Jumat, 30 Oktober 2015

Simfoni Cahaya Bulan - Chapter 5

Chapter 5 : Mimpi

Aku menciumnya, bau rerumputan yang basah oleh embun. Matahari yang cerah menyinari embun tersebut hingga dia membias dan mengkilap ke arah mataku. Rumput-rumput itu bergerak ke arah kiri, sembari mengikuti angin yang berhembus nyaman ke arahku. Ketika itu aku bersender di antara pohon peneduh, kalau tidak salah mereka menyebutnya Yaksha, diambil dari nama mahluk lagenda raksasa yang mampu menutupi matahari, ukuran pohon yang besar dengan rerumbunan daun yang lebat membuat pohon ini terasa begitu teduh, tidak aneh jika mereka menamainya demikian.
Aku segera berdiri ketika terdapat sesuatu yang mengibaskan sayapnya di atas langit. Malaikat bisu. Dia tersenyum, berputar-putar, mengibaskan sayapnya yang telah baikan lalu membiarkan angin membawanya, melesat di antara bunga-bunga tulip, lalu ia mengambilkannya satu, dan terbang ke arahku dengan matanya yang berbinar-binar. Di dekatku kemudian dia turun dan melangkah perlahan, sayapnya masuk di antara punggungnya, kemudian dia menaikan gaun putihnya yang begitu terang oleh sinar matahari yang menyinarinya, berlari ke arahku sambil mengarahkan tangannya yang membawa bunga.
“Buatku?”
Dia menangguk, dan aku mengambilnya, dan kucoba untuk menghirup bau bunga tulip tersebut. Wangi, aromanya manis dan segar, dan lalu hastratku seakan menginginkan lebih, aku ingin berada di antara bunga-bunga tersebut. Aku lalu berdiri memegang pundak Malaikat bisu, senyumku mungkin sampai pada pinggir pipiku, hatiku terasa meluap-meluap, senang sekali.
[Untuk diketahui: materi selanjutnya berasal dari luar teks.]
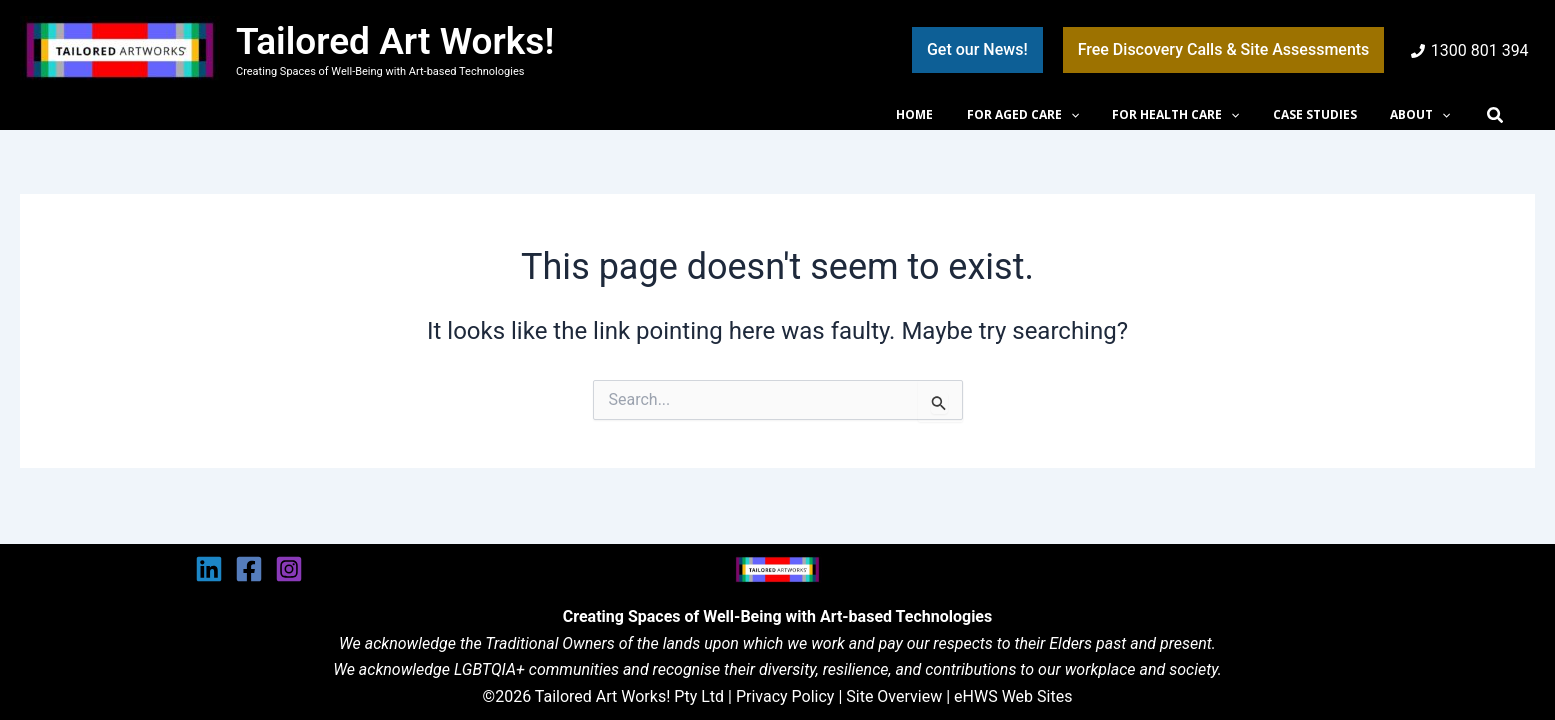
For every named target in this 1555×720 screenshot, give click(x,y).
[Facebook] (249, 569)
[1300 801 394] (1469, 51)
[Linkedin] (209, 569)
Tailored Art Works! (395, 41)
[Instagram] (289, 569)
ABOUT (1425, 115)
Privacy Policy (785, 696)
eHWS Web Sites (1013, 696)
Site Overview (894, 696)
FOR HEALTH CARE (1198, 115)
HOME (956, 114)
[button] (977, 50)
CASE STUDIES (1329, 114)
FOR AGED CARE (1055, 115)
Aku kemudian berlari, dan malaikat bisu akhirnya tahu apa maksudku. Aku ingin kita berlomba untuk siapa yang paling cepat ke arah taman bunga tersebut.
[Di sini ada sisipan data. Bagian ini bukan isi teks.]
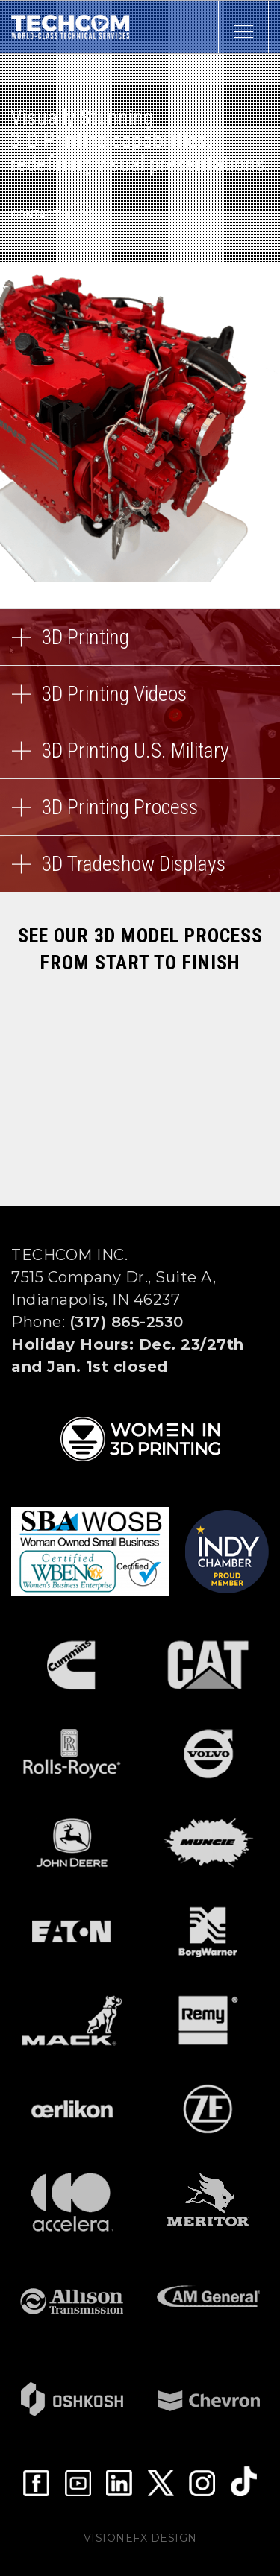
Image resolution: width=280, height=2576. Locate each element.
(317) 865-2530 (126, 1322)
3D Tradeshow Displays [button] (140, 871)
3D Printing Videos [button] (140, 701)
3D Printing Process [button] (140, 815)
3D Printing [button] (140, 645)
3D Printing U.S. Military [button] (140, 758)
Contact (52, 214)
Malaikat bisu mengangkat lagi gaunnya, mencoba berlari di antara rumput-rumput yang basah, namun dia tersandung dan saat itu aku segera menghentikan lariku dan tertawa terbahak-bahak. Malaikat bisu lalu mencoba berdiri, membersihkan wajahnya yang kini kotor dengan tanah, dan bajunya yang basah oleh embun rumput. Dia melihatku tertawa, lalu dia marah, dan sayapnya keluar dari punggungnya.
“Jangan curang!”
Walau aku sudah berteriak padanya, malaikat bisu tetap mengibaskan sayapnya dan terbang. Aku yang sudah dekat dengan taman bunga lalu mencoba berlari lebih kencang, namun saat itu Malaikat bisu sudah berada di atasku. Aku langsung menutup mataku, menaikan dadaku, mencoba bernafas kencang-kencang selagi kakiku bergerak dengan cepatnya di antara rumput-rumput ini.
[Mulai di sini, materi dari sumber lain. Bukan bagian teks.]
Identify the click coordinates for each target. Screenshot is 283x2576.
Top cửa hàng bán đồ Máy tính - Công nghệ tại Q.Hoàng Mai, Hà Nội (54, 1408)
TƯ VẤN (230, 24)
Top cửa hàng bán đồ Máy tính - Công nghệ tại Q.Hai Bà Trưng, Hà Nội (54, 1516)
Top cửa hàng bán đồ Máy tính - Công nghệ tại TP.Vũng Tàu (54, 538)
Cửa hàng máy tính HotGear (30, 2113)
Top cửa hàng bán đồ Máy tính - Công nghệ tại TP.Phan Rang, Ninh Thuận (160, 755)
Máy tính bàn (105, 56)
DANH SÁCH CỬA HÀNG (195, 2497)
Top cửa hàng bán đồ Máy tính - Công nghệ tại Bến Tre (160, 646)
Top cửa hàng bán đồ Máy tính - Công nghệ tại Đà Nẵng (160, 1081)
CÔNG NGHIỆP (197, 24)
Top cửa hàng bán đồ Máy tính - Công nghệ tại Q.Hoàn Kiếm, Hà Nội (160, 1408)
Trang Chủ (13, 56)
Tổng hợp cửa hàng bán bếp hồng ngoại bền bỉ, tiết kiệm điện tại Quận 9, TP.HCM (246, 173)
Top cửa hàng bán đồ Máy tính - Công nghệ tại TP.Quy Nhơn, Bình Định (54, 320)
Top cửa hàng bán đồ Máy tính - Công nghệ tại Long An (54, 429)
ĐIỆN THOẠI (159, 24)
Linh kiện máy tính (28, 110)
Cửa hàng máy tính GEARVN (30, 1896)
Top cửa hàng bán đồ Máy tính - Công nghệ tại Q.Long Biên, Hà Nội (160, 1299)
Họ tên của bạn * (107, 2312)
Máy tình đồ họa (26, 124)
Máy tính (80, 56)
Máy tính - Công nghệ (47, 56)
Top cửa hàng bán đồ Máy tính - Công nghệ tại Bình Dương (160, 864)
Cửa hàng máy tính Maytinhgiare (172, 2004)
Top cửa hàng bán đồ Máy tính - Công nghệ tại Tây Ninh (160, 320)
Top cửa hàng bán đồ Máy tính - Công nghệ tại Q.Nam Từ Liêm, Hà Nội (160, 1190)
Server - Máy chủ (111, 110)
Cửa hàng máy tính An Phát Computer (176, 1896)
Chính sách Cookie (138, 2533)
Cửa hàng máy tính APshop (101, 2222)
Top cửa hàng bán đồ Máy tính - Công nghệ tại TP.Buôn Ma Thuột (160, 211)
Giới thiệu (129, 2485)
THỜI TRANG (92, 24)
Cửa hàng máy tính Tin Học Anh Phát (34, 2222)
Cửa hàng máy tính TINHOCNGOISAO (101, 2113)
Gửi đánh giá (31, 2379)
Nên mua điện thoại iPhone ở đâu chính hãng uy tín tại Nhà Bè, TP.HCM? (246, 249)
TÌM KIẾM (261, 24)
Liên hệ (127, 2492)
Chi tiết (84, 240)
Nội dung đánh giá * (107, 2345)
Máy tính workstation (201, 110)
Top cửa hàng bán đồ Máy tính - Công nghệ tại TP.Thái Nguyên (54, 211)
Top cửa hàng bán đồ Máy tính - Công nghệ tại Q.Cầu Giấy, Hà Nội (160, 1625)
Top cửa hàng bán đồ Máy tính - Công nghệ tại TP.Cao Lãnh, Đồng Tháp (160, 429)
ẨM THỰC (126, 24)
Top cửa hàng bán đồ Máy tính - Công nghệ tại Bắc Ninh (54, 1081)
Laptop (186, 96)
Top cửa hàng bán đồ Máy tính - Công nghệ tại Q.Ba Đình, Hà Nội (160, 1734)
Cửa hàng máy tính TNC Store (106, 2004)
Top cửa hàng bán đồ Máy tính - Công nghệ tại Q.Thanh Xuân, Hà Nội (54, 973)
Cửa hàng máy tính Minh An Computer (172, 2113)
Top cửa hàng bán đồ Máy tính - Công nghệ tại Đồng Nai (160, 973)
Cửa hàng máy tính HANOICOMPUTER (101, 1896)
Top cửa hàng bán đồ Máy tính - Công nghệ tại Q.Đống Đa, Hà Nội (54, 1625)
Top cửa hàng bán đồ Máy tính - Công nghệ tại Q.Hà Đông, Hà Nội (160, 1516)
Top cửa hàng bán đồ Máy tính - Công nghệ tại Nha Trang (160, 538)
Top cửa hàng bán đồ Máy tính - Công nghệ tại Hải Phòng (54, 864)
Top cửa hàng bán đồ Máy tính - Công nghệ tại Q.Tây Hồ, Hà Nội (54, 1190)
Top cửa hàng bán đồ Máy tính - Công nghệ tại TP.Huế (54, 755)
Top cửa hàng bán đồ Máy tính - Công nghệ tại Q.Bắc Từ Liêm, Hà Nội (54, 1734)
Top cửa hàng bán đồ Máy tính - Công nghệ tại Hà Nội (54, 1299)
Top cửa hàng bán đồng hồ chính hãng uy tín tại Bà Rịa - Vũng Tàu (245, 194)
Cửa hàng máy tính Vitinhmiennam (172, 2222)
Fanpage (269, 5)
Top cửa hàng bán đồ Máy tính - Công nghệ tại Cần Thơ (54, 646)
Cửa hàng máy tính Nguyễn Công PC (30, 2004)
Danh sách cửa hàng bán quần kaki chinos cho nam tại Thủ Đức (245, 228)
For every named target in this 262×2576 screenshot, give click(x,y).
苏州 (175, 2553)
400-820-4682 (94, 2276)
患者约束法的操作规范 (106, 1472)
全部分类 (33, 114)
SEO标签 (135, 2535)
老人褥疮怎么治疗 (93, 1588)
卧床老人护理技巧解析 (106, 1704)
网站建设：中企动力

Aku tidak ingin kalah, aku ingin lari sekencang-kencangnya, selelah-lelahnya, karena pada akhirnya aku bisa berlari sebebas ini, aku harus menikmati masa-masa ini!
“Eh..”
Tiba-tiba rasanya aku tidak lagi menginjak tanah, kakiku berputar tidak jelas di antara langit-langit dan sesuatu memegang ke dua lenganku. Ketika kubuka mataku, aku sudah melayang dan kakiku menyentuh di antara bunga-bunga. Malaikat bisu mengangkatku, dan badanku entah kenapa terasa ringan sekali.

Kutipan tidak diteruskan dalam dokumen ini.